TASK OBJECTIVE: Only the lines from the one containing "Pricing and capacity –" through the last line of the material should be returned, each exactly as it stands.

━━ THE DATA ━━

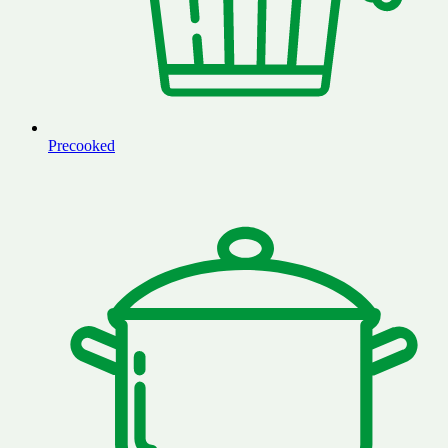
Precooked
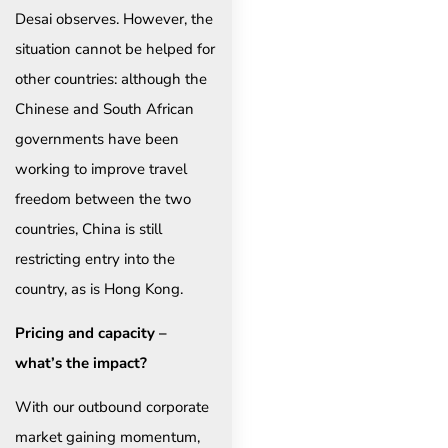
Desai observes. However, the
situation cannot be helped for
other countries: although the
Chinese and South African
governments have been
working to improve travel
freedom between the two
countries, China is still
restricting entry into the
country, as is Hong Kong.
Pricing and capacity –
what’s the impact?
With our outbound corporate
market gaining momentum,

━━━

WRITTEN REPLY:
Pricing and capacity –
what’s the impact?
With our outbound corporate
market gaining momentum,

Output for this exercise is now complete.